The board approved returning **$48.4M in surplus fuel and purchased power collections** as summer bill credits (~12% reduction). It also approved the 2026 Summer Savings Initiative, expanding efficiency programs including a new Time-of-Use incentive and school HVAC funding. Staff projected Lake Mead could drop ~20 feet despite record conservation efforts.
~714,000 acre-feet of conservation was presented as provisional for 2025, while in-valley agricultural deliveries fell to 2.187 million acre-feet—the lowest in records back to at least 1993. Staff said the April 1 snow survey showed snowpack nearly gone and conditions could rank among the worst years on record. On-farm efficiency generated 196,000+ acre-feet; deficit irrigation also contributed.
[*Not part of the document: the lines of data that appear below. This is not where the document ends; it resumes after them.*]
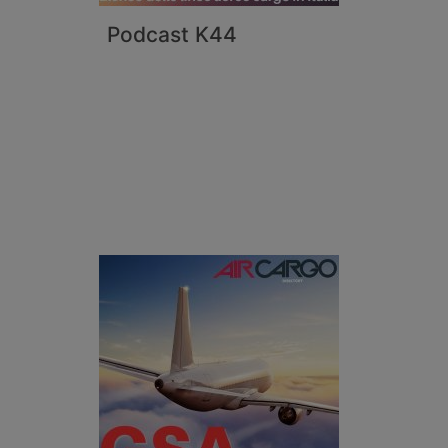
Podcast K44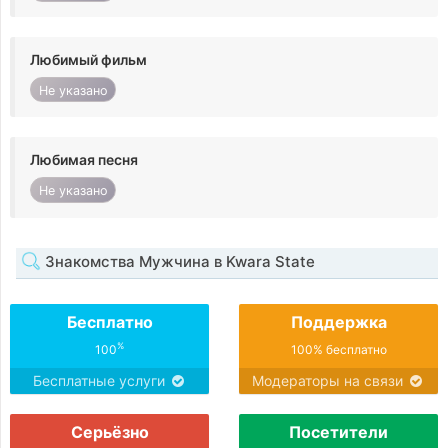
Любимый фильм
Не указано
Любимая песня
Не указано
Знакомства Мужчина в Kwara State
Бесплатно
Поддержка
%
100
100% бесплатно
Бесплатные услуги
Модераторы на связи
Серьёзно
Посетители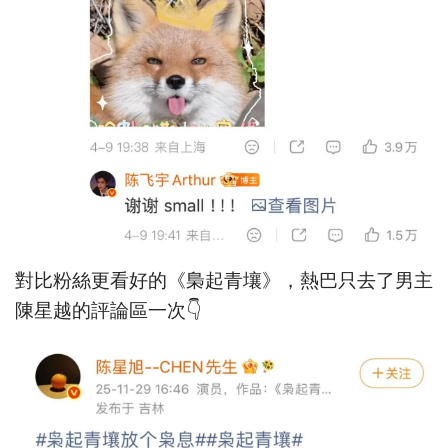
對比粉絲更看好的《梟起青壤》，熱巴只去了男主
陳星越的評論區一次👇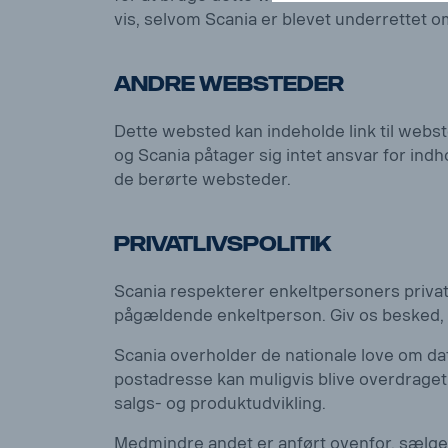
vis, selvom Scania er blevet underrettet 
Andre websteder
Dette websted kan indeholde link til webs
og Scania påtager sig intet ansvar for ind
de berørte websteder.
Privatlivspolitik
Scania respekterer enkeltpersoners privatli
pågældende enkeltperson. Giv os besked, hv
Scania overholder de nationale love om dat
postadresse kan muligvis blive overdraget ti
salgs- og produktudvikling.
Medmindre andet er anført ovenfor, sælges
Water updates covered new reservoir designs and a critical AAC siphon bypass plan protecting over 100,000 acres. A director raised concerns automated gates may cut deliveries by 20%, and staff said they have not verified reductions but will check G Lateral. Power staff reported on repower/transmission work and the approved 8,000‑pole program; RICE supply chain risks noted.
The Board approved a $7.5M FLOW infrastructure grant program for local public agencies with a 50-50 cost share and water/ag nexus; applications likely roll out in April 2026. Staff reported inflow projections down nearly 3M acre-feet since November and Lake Mead near 1,056 ft. The Forbearance Agreement amendment was approved.
The Board approved a two-year water conservation program cycle to improve planning certainty for farmers. The district reported achieving a record-breaking 700,000 acre feet of water conservation in 2025, contributing significantly to Lake Mead's recovery. The 2024 on-farm conservation program was completed with final payments now being issued.